◆ **TASK BRIEF**
Could you reproduce the lines below from the one with "Японские авто (25, 2295)" through the one with "Легковые (61, 394)"? Keep both ends and add nothing.
DATA SHOWN below:
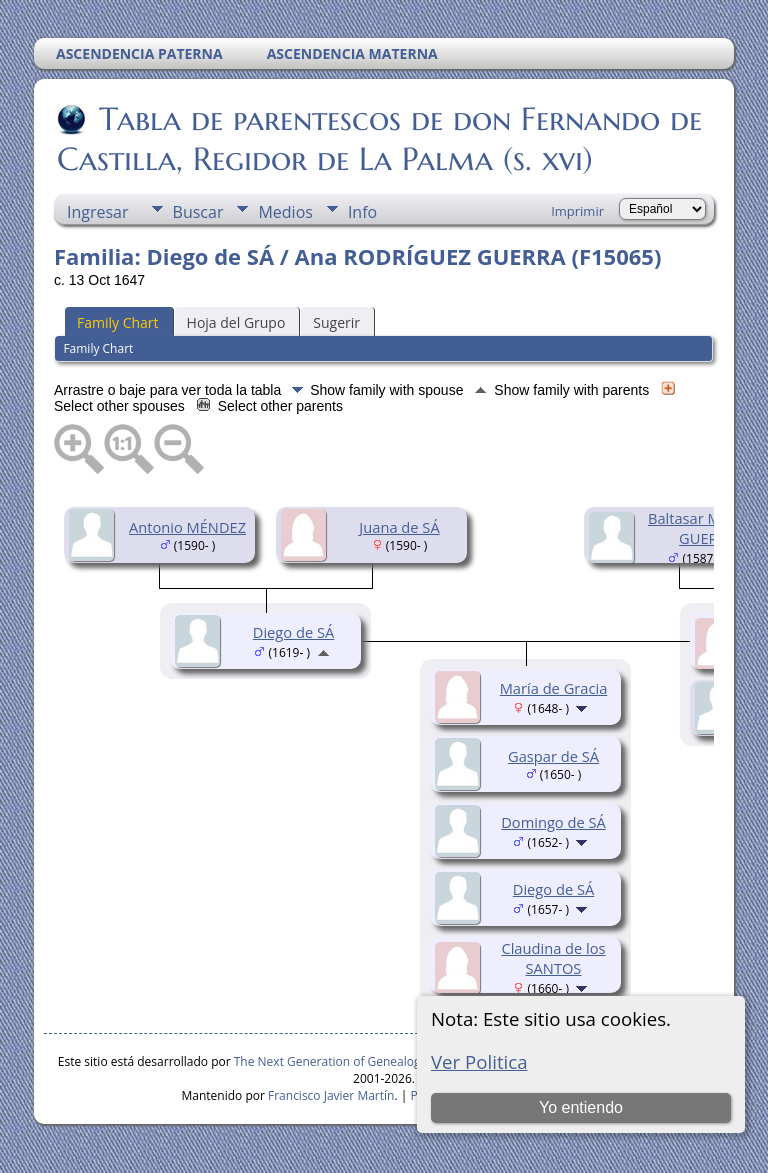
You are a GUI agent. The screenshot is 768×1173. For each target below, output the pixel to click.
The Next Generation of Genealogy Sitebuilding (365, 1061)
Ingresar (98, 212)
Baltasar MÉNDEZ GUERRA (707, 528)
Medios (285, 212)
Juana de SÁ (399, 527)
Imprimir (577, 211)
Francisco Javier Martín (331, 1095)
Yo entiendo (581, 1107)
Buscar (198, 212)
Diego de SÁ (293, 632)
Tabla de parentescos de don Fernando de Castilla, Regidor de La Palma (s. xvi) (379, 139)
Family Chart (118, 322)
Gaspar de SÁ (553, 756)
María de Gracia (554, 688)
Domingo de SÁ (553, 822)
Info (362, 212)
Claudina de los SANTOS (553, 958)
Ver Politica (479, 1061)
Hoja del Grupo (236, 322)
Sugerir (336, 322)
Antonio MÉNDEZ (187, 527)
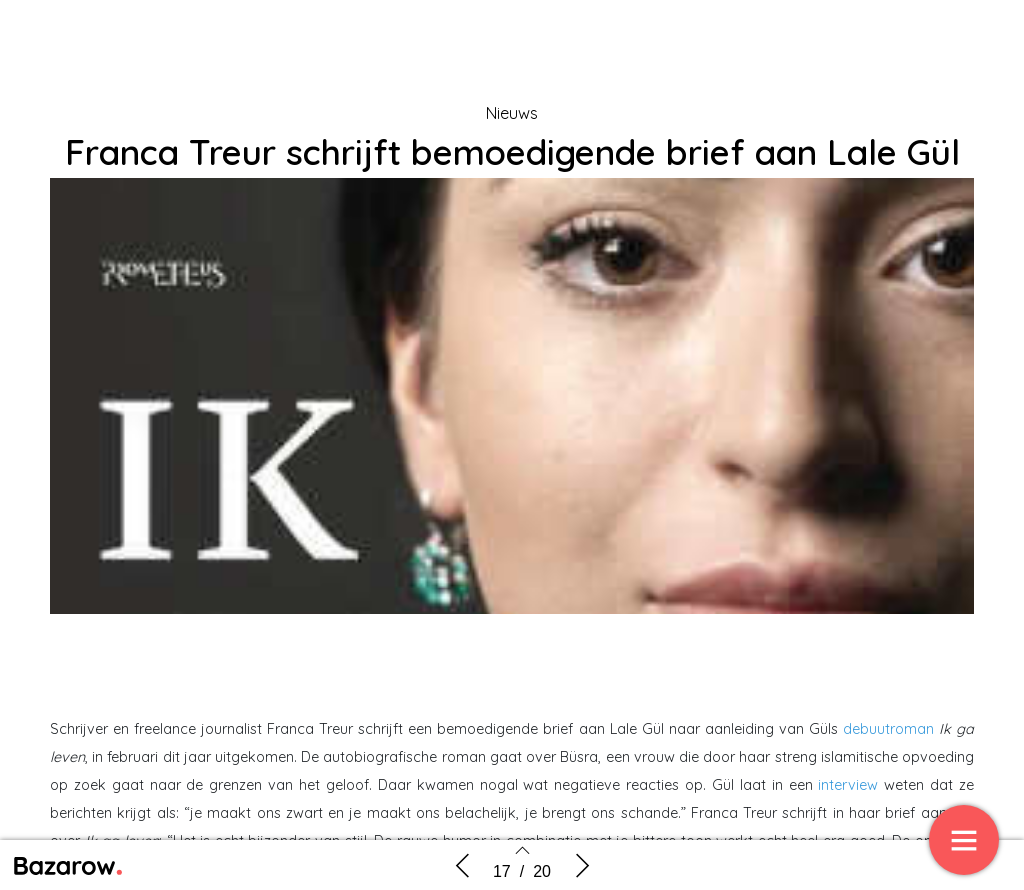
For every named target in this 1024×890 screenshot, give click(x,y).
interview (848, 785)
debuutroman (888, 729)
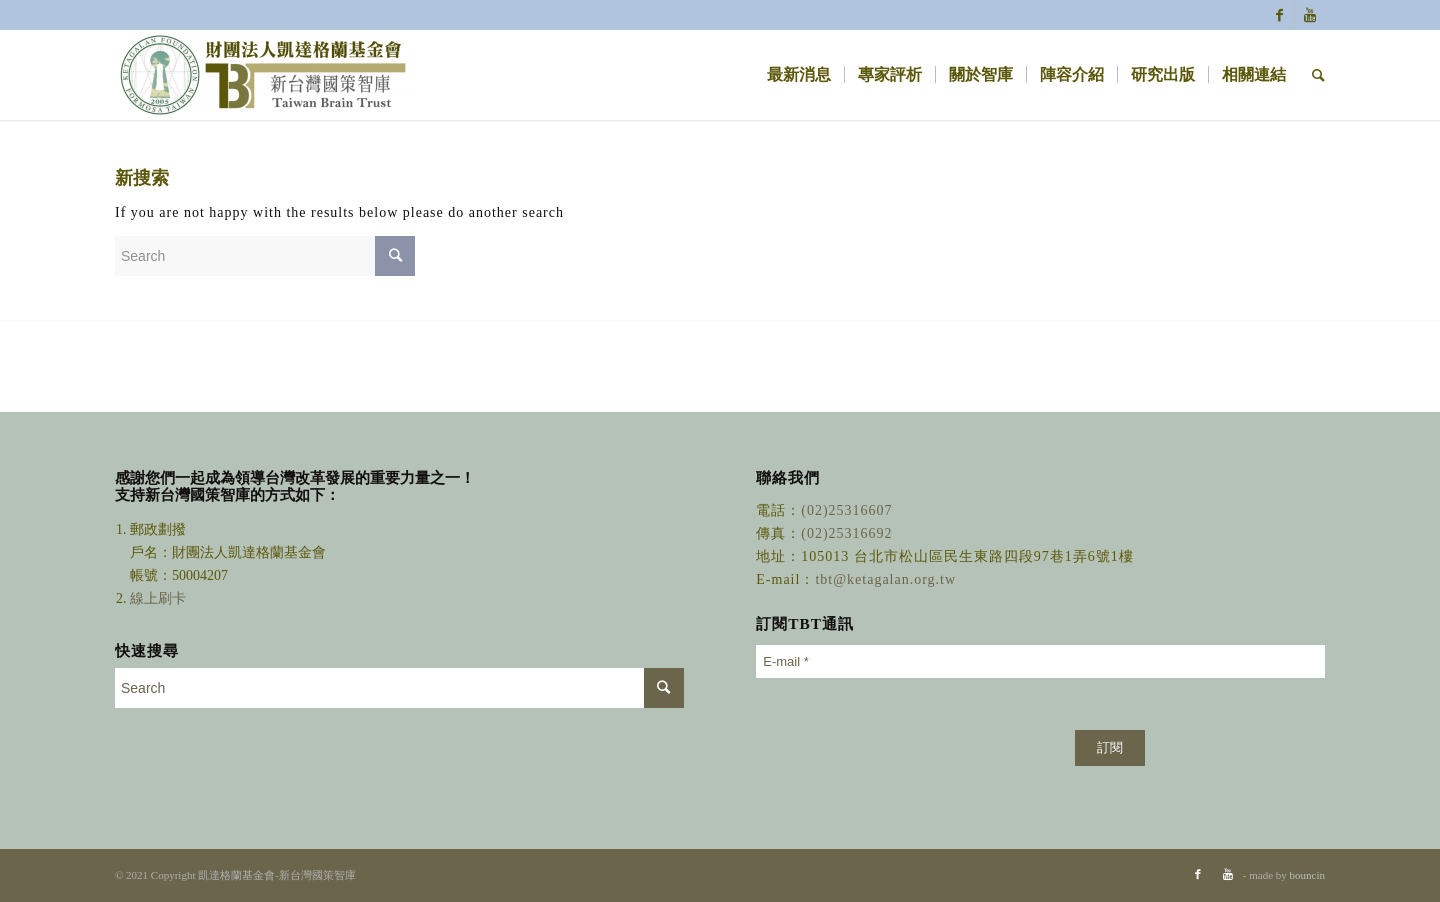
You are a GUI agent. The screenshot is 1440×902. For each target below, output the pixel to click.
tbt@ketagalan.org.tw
End of DATA SHOWN.
DATA SHOWN below:
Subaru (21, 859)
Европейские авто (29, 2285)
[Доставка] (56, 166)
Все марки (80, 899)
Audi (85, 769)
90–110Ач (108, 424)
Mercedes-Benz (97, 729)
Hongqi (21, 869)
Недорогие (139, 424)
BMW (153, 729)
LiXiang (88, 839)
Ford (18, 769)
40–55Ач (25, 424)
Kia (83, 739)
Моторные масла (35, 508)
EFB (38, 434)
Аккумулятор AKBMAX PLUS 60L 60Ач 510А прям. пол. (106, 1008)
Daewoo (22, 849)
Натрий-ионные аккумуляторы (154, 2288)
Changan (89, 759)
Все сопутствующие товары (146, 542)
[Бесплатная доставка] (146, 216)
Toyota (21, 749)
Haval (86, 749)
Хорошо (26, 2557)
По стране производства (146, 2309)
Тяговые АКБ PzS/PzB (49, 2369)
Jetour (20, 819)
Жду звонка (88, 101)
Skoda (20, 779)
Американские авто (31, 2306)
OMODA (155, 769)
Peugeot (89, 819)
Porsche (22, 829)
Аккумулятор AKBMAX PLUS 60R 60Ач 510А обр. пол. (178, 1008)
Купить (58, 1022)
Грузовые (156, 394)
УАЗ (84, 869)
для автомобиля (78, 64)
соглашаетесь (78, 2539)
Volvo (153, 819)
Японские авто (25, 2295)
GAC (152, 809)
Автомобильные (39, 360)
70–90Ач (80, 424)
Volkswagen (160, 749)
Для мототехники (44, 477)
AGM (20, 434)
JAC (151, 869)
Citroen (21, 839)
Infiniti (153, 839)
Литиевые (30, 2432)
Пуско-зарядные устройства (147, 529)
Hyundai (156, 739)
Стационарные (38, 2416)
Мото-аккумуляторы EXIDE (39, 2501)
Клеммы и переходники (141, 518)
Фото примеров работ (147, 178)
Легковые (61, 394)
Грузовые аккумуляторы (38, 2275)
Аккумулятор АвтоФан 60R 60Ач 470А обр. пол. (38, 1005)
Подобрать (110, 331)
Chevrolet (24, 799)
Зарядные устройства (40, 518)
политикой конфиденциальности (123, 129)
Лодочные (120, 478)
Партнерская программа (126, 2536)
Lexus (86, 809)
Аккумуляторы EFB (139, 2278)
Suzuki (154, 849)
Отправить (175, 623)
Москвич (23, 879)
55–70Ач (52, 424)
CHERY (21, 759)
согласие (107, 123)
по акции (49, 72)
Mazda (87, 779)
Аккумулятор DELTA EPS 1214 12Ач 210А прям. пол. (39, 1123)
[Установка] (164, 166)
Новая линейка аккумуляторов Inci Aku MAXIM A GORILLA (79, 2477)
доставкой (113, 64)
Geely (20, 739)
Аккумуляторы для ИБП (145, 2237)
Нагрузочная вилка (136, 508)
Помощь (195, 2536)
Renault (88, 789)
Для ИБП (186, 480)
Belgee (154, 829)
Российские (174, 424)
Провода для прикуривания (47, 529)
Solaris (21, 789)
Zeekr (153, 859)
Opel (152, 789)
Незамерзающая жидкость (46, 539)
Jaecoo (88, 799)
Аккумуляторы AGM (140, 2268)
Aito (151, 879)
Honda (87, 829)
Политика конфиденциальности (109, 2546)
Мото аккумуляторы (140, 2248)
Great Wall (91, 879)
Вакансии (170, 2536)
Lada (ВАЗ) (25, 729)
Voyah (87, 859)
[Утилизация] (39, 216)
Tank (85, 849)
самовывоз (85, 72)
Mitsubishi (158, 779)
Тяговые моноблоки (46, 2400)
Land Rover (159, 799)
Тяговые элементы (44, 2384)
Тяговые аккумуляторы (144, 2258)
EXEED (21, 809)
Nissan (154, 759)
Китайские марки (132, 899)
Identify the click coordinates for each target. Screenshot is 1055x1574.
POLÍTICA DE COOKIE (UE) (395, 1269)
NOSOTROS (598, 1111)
End of DATA SHOWN.
DATA SHOWN below:
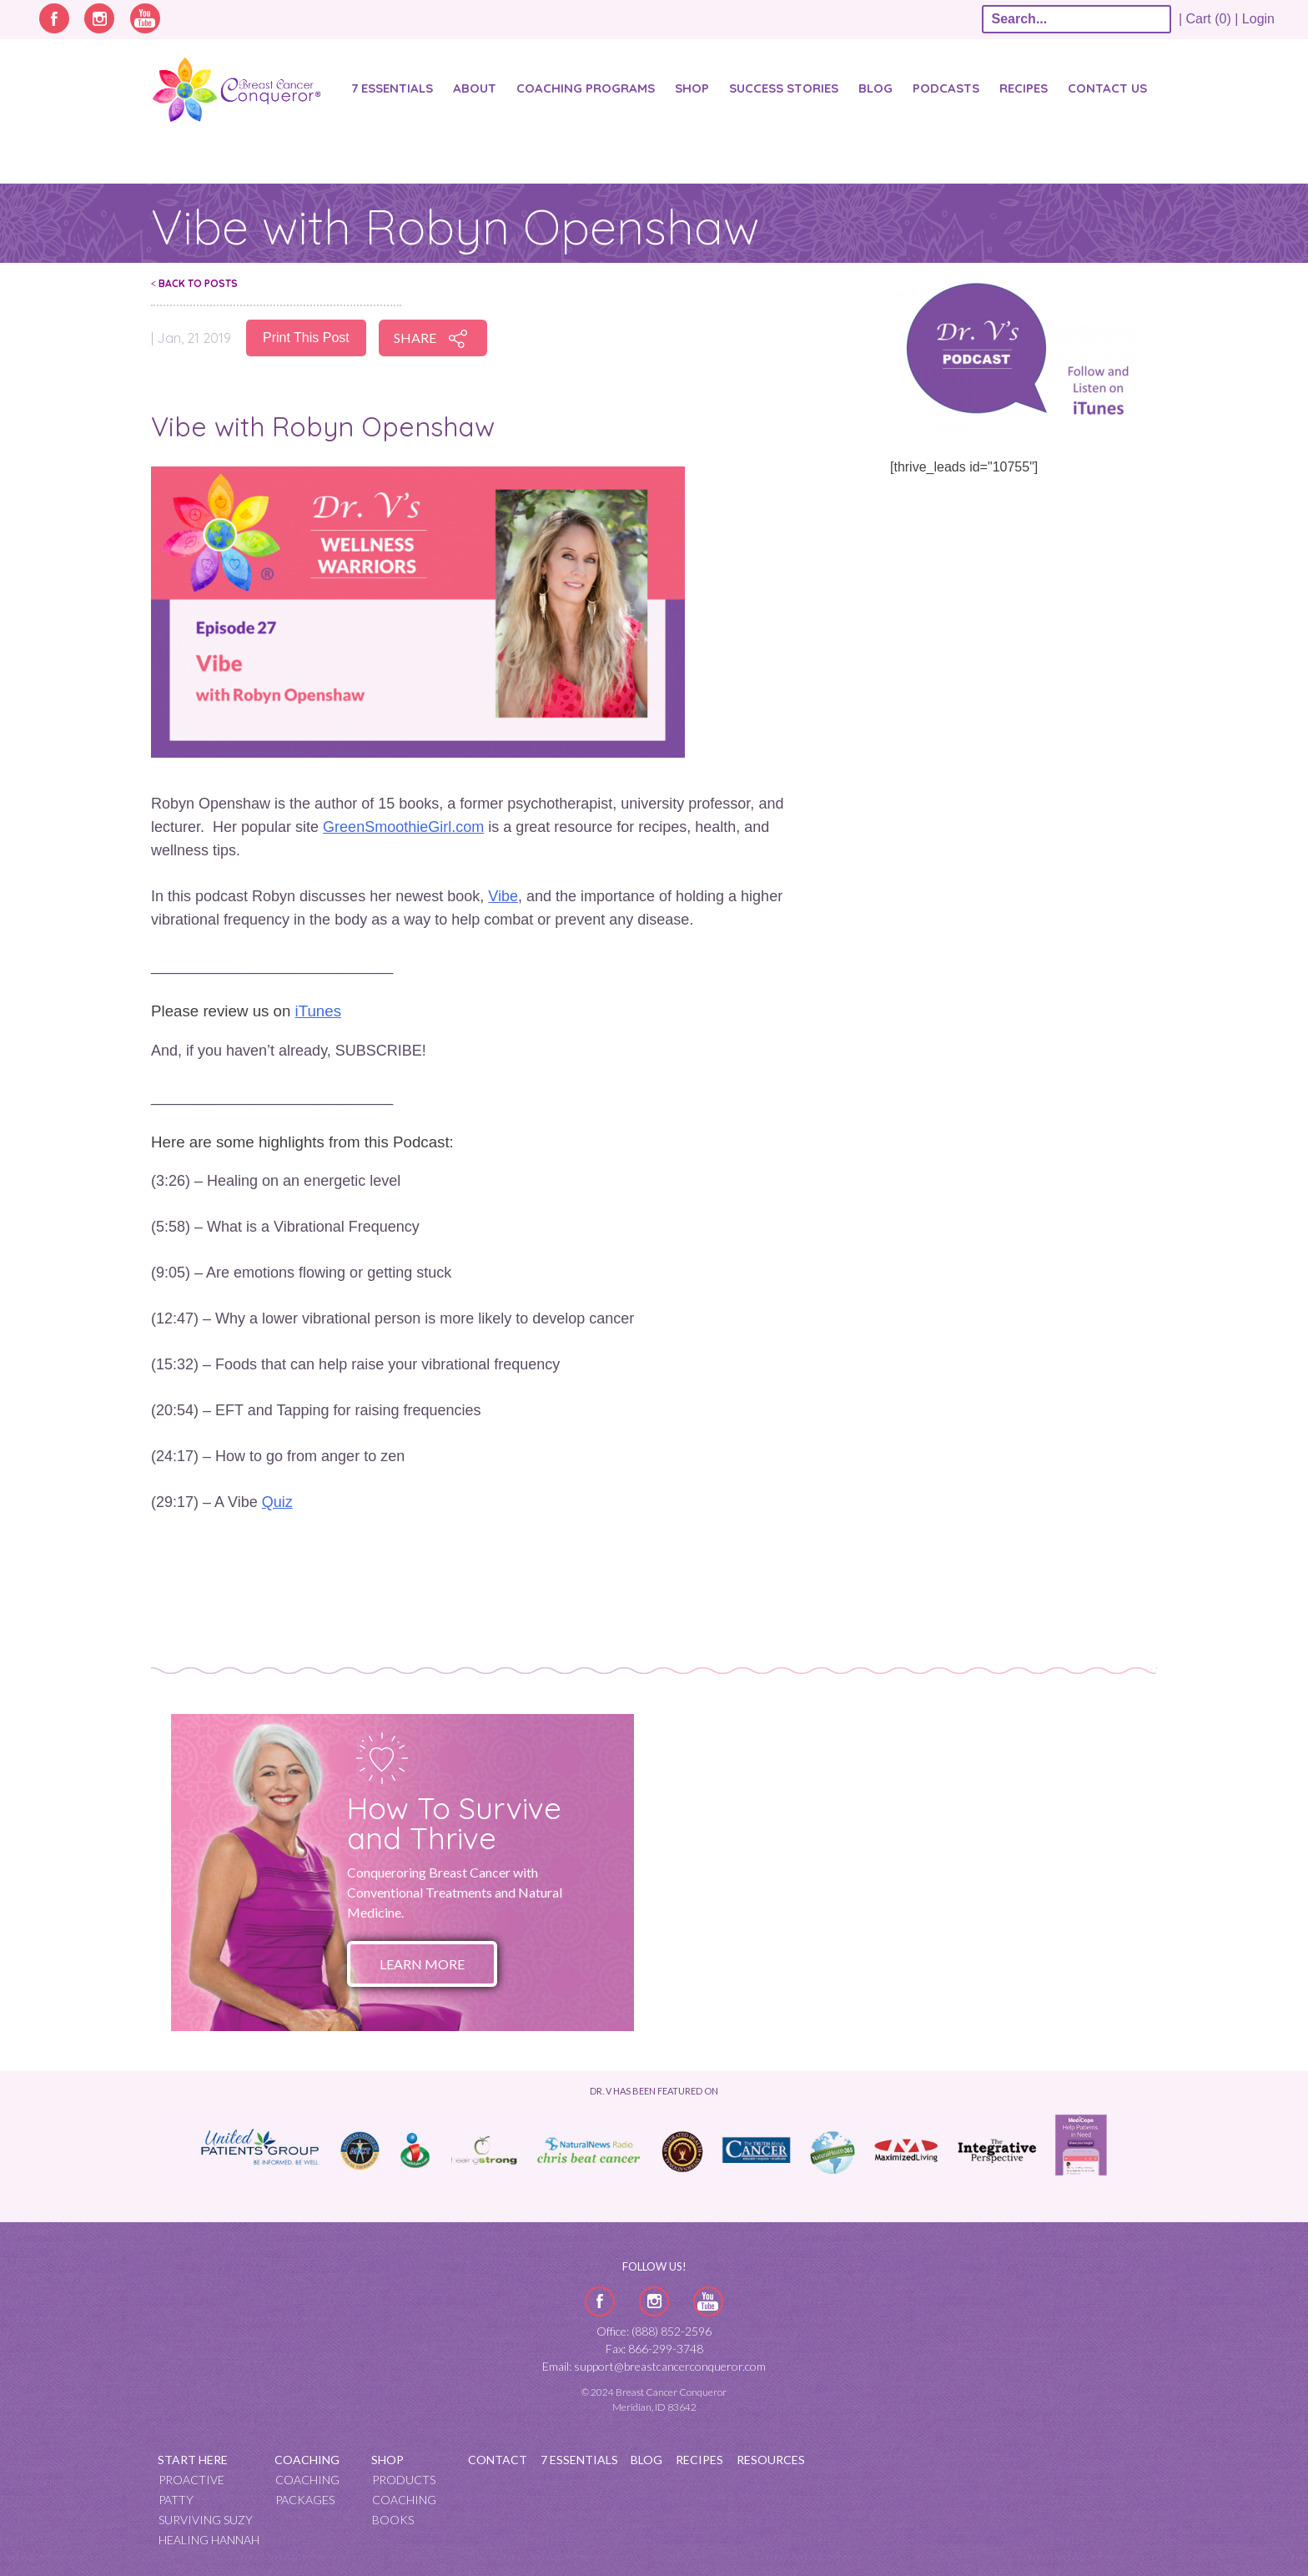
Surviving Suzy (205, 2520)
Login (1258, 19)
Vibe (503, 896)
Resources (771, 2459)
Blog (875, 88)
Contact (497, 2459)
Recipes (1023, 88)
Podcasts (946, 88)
End of DATA SHOWN.
◆ **TASK RESPONSE**
Японские авто (25, 2295)
GAC (152, 809)
Автомобильные (39, 360)
70–90Ач (80, 424)
Volkswagen (160, 749)
Для мототехники (44, 477)
AGM (20, 434)
JAC (151, 869)
Citroen (21, 839)
Infiniti (153, 839)
Литиевые (30, 2432)
Пуско-зарядные устройства (147, 529)
Hyundai (156, 739)
Стационарные (38, 2416)
Мото-аккумуляторы EXIDE (39, 2501)
Клеммы и переходники (141, 518)
Фото примеров работ (147, 178)
Легковые (61, 394)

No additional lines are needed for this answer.